A typical street in Hong Kong at about 2 a.m.

Despite this new peril, the cheap deals available in 2003 are a generally a thing of the past and it's sometimes difficult to find a hotel – at least one that's reasonably affordable. While the holiday brochures might specify room rates, the reality is that these are likely to be hiked. In my own case the increase was 30%. When I queried the escalation, I was informed, 'We've increased the price because rooms are back in demand." China's recently acquired Special Administrative Region is now arguably one of Asia's most expensive accommodation locations. However, given the state of air pollution it is debatable as to whether these steep hotel prices will last, and just how much longer HK remains a principal stopping off place for those travelers plying the 'kangaroo route' between Australia and the United Kingdom.

But it's not just hotel costs which have rocketed. Hong Kong is not the bargain basement it used to be.

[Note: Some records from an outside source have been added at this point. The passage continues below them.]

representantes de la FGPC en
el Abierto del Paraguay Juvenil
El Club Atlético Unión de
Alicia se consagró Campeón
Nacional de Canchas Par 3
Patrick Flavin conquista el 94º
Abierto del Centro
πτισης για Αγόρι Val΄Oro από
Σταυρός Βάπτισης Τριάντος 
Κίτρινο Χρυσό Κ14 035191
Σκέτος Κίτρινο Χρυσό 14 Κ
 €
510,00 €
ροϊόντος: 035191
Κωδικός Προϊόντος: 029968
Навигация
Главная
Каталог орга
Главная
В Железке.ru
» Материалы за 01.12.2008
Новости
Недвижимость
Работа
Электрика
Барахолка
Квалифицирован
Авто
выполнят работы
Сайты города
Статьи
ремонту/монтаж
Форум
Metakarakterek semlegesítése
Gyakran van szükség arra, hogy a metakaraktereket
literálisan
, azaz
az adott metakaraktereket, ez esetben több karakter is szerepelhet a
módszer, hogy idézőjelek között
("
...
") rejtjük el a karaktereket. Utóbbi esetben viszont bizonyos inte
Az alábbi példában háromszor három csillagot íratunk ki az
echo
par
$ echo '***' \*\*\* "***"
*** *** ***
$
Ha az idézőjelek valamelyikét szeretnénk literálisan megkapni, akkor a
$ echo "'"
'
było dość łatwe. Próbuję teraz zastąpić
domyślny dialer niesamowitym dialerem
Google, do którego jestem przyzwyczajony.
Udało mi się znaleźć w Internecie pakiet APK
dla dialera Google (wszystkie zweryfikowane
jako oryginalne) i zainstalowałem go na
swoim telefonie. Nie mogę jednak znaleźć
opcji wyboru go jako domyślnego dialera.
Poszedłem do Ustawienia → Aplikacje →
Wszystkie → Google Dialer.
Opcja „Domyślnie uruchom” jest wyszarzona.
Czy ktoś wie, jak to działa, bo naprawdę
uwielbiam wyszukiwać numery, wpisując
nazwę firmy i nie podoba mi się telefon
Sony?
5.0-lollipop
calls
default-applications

Electronic goods, clothing and footwear are no longer attractively priced in the emporia along the famous Nathan Road, or in night markets of Temple Street. Even here, where haggling is de rigueur, the dodgy designer rip-offs, 'genuine fake Rolex watches,' bootleg CDs and DVDs stacking the market stalls don't even seem 'good value.'

While alcohol is expensive, eating out in Hong Kong remains cheap and cheerful. Local restaurants (and there are plenty) are full of bargains. Dim sums from HK$5 (526 won) a basket, a huge bowl of noodles for about HK$20 (2675 won) and in the food courts, a set meal of rice, meat and vegetables can be had for a mere HK$25 (3345 won).

Arguably, the best bargain on offer is the Star Ferry. Visiting Hong Kong and not taking a trip on a Star Ferry is like leaving London without catching a double-decker bus, or shunning a spin on a San Francisco cable car. For about a 130 won, these distinctive green-and-white wooden boats ply their trade between Hong Kong Island and the Kowloon peninsula, making the trip one of the cheapest urban transport opportunities anywhere in the world. The seven minute 'sea voyage' affords views of the stunning skyline on both shores, especially at night with the skyscrapers and the neon signs illuminated.

The Harbour is my own particular Hong Kong favourite. Boat cruises are available, as are regular ferry services to the largest of HK's some 260 outlying islands including Cheung Chau. Here, about a 50 minute ferry ride from the metropolis, decent beaches, interesting walks, a traditional village, and plenty of cheap sea-food restaurants are all on offer. More importantly, because no cars are allowed on the island, it's a chance to escape the city's incessant din and that intrusive horn-rage.

For further information on Hong Kong, visit the website

John Hagan received some assistance from the Hong Kong Tourism Board.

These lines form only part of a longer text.